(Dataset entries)
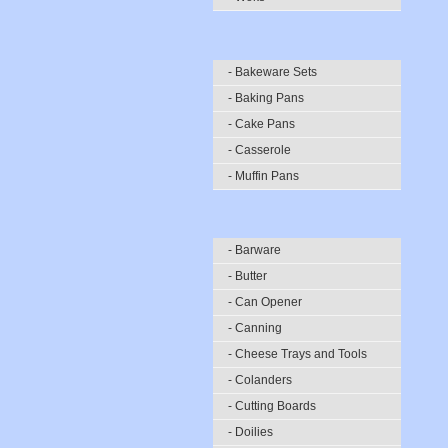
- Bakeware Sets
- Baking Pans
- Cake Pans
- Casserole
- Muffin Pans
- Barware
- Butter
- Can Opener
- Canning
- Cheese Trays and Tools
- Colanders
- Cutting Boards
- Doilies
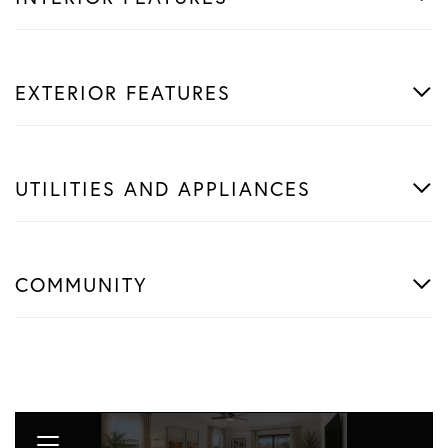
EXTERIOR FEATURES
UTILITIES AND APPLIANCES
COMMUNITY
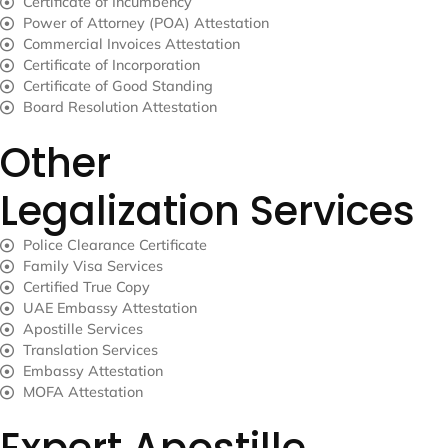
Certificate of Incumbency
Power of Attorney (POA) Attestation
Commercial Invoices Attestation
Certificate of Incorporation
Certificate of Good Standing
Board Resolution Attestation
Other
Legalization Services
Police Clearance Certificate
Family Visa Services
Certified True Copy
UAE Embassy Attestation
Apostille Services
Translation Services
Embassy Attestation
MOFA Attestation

Aim of the exercise » Copy exactly the lines from the line containing "- Can Opener" through the last line of the records, both included, and omit every picture.

Written response »
- Can Opener
- Canning
- Cheese Trays and Tools
- Colanders
- Cutting Boards
- Doilies
EXTERIOR FEATURES
UTILITIES AND APPLIANCES
COMMUNITY
Certificate of Incumbency
Power of Attorney (POA) Attestation
Commercial Invoices Attestation
Certificate of Incorporation
Certificate of Good Standing
Board Resolution Attestation
Other
Legalization Services
Police Clearance Certificate
Family Visa Services
Certified True Copy
UAE Embassy Attestation
Apostille Services
Translation Services
Embassy Attestation
MOFA Attestation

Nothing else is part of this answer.